Gain in PE of Load = $mg(2x – 2b) = 2mg b(\frac{2}{\sqrt{3}} – 1)$.

Using Conservation of Energy ($\Delta K + \Delta U = 0$):

$$ \frac{1}{2}mv^2 + \frac{1}{2}mv_{load}^2 = \Delta PE_{ring} – \Delta PE_{load} $$

Constraint: $v_{load} = 2v \cos\theta$. At $60^\circ$, $v_{load} = 2v(1/2) = v$. Thus:

$$ mv^2 = mg \frac{b}{\sqrt{3}} – 2mg b \left(\frac{2}{\sqrt{3}} – 1\right) $$ $$ v^2 = gb \left[ \frac{1}{\sqrt{3}} – \frac{4}{\sqrt{3}} + 2 \right] = gb \left( 2 – \sqrt{3} \right) $$

Step 3: Acceleration Analysis

We apply Newton’s Laws at the equilibrium position.
Ring: $mg – 2T\cos 60^\circ = ma \implies mg – T = ma$.
Load: $T – mg = m a_{load}$.

Combining these eliminates $T$:

$$ (mg – ma) – mg = m a_{load} \implies a_{load} = -a $$

Kinematic Constraint (Acceleration):
Differentiating $v_{load} = 2v \cos\theta$:

$$ a_{load} = 2 [ a \cos\theta + v (-\sin\theta)\dot{\theta} ] $$

Using $\dot{\theta} = -\frac{v \sin\theta}{x}$ (derived from geometry for horizontal motion relative to vertical): Wait, strictly $\dot{\theta} = -\frac{b v}{x^2}$.
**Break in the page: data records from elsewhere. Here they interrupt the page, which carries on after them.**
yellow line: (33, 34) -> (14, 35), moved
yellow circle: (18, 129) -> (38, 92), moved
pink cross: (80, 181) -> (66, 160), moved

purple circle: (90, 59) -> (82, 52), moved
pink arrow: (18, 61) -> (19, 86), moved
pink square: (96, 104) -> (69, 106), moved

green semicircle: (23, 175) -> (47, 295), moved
$$ a_{load} = 2 \left( a(1/2) + v(-\sin\theta)\left(-\frac{bv}{x^2}\right) \right) = a + \frac{2b v^2 \sin\theta}{x^2} $$

Substituting values ($x = 2b/\sqrt{3}$, $\sin\theta = \sqrt{3}/2$):

$$ \frac{2b \sin\theta}{x^2} = \frac{2b (\sqrt{3}/2)}{4b^2/3} = \frac{b\sqrt{3}}{4b^2/3} = \frac{3\sqrt{3}}{4b} $$

So, $a_{load} = a + \frac{3\sqrt{3}}{4b} v^2$.

Step 4: Solving for Acceleration

Substitute $a_{load} = -a$:

$$ -a = a + \frac{3\sqrt{3}}{4b} v^2 $$ $$ -2a = \frac{3\sqrt{3}}{4b} [ gb(2-\sqrt{3}) ] $$ $$ -2a = \frac{3\sqrt{3}g}{4} (2 – \sqrt{3}) = \frac{g}{4} (6\sqrt{3} – 9) $$ $$ a = -\frac{3g}{8} (2\sqrt{3} – 3) $$